Segment Open

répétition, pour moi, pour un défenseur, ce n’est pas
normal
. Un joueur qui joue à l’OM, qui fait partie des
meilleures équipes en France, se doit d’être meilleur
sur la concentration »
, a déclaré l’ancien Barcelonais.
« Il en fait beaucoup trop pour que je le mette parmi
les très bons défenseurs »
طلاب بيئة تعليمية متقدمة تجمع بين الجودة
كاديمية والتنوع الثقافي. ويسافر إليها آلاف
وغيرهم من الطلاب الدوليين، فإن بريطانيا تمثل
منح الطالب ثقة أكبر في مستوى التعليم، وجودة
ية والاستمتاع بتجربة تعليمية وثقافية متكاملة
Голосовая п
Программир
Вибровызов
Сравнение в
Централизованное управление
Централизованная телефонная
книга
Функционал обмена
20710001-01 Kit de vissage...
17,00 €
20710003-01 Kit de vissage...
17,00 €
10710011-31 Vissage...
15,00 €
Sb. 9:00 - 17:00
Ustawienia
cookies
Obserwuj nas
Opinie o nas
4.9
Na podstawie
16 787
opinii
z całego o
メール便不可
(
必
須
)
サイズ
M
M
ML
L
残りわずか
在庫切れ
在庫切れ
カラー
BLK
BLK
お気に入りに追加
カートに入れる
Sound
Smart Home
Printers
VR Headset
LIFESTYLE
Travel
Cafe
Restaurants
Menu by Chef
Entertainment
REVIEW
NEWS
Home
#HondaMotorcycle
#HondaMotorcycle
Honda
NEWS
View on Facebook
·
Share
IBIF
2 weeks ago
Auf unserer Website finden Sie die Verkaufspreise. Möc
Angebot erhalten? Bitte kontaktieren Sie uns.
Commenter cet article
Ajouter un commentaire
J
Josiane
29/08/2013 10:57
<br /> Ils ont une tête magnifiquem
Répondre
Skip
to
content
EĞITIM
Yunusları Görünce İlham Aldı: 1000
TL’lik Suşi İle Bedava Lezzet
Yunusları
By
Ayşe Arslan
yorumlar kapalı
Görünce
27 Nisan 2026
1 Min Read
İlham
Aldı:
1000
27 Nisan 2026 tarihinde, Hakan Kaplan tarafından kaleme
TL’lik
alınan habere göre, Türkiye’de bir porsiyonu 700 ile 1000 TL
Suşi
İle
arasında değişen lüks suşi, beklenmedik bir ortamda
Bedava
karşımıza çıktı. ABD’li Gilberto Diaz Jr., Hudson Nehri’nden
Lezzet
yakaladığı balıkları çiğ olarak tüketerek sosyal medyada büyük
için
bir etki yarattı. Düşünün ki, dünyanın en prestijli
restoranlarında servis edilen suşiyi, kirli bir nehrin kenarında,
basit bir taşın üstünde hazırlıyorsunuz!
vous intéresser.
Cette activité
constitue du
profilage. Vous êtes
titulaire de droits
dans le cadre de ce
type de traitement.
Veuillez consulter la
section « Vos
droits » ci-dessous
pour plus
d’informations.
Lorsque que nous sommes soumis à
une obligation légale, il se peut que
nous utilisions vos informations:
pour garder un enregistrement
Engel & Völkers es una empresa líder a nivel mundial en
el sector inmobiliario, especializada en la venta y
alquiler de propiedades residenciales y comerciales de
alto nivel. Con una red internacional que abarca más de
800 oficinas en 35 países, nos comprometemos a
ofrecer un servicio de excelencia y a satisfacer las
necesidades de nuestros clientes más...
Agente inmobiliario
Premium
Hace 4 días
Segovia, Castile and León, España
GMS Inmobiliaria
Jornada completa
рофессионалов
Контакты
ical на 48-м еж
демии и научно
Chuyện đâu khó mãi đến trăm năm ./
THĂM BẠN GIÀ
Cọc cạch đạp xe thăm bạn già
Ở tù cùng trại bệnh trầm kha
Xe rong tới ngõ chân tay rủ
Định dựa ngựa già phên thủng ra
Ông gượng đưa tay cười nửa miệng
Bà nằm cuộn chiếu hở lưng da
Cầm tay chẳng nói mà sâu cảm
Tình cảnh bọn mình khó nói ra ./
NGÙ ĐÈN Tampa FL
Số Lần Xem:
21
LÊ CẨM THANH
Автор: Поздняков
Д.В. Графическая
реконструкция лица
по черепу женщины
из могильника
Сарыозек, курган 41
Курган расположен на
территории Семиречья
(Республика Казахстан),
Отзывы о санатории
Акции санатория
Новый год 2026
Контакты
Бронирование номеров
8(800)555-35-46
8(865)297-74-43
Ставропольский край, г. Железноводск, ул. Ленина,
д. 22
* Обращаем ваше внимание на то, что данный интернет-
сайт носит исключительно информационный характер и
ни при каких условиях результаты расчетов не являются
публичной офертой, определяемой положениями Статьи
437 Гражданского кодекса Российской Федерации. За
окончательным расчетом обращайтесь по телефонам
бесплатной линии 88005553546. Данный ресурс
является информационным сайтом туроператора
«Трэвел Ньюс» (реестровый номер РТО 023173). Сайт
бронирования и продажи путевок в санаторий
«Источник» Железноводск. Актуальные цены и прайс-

Segment Closed

Copy each line of the listing that contains the string "Aldı".

Answer to this task
Yunusları Görünce İlham Aldı: 1000
Aldı:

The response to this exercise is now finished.